In outward flow radial turbine stages, the flow of the gas or steam occurs from smaller to larger diameters. The stage consists of a pair of fixed and moving blades. The increasing area of cross-section at larger diameters accommodates the expanding gas.

This configuration did not become popular with the steam and gas turbines. The only one which is employed more commonly is the Ljungstrom double rotation type turbine. It consists of rings of cantilever blades projecting from two discs rotating in opposite directions. The relative peripheral velocity of blades in two adjacent rows, with respect to each other, is high. This gives a higher value of enthalpy drop per stage.

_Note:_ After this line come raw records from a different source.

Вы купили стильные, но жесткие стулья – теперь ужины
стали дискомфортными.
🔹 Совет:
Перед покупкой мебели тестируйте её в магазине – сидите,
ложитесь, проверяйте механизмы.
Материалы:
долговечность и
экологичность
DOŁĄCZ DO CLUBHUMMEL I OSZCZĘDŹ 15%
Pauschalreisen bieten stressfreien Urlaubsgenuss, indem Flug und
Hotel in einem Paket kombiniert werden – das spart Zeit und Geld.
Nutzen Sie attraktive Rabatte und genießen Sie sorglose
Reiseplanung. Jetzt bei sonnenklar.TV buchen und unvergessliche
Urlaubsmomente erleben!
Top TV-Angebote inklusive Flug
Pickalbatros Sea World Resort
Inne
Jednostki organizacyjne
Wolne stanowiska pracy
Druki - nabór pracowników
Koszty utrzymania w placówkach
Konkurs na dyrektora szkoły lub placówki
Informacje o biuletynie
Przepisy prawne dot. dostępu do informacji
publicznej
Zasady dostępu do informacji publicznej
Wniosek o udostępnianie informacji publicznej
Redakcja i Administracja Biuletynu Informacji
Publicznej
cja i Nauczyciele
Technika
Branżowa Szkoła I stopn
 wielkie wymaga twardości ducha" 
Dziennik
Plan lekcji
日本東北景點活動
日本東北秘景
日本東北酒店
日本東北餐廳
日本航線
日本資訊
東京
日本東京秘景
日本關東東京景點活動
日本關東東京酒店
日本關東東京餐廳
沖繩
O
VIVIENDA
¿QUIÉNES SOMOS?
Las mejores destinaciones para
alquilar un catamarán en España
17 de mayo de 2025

== Nikola Tesla's bladeless radial turbine ==

In the early 1900s, Nikola Tesla developed and patented his bladeless Tesla turbine. One of the difficulties with bladed turbines is the complex and highly precise requirements for balancing and manufacturing the bladed rotor which has to be very well balanced. The blades are subject to corrosion and cavitation. Tesla attacked this problem by substituting a series of closely spaced disks for the blades of the rotor. The working fluid flows between the disks and transfers its energy to the rotor by means of the boundary layer effect or adhesion and viscosity rather than by impulse or reaction. Tesla stated his turbine could realize incredibly high efficiencies by steam. There has been no documented evidence of Tesla turbines achieving the efficiencies Tesla claimed. They have been found to have low overall efficiencies in the role of a turbine or pump. In recent decades there has been further research into bladeless turbine and development of patented designs that work with corrosive/abrasive and hard to pump material such as ethylene glycol, fly ash, blood, rocks, and even live fish.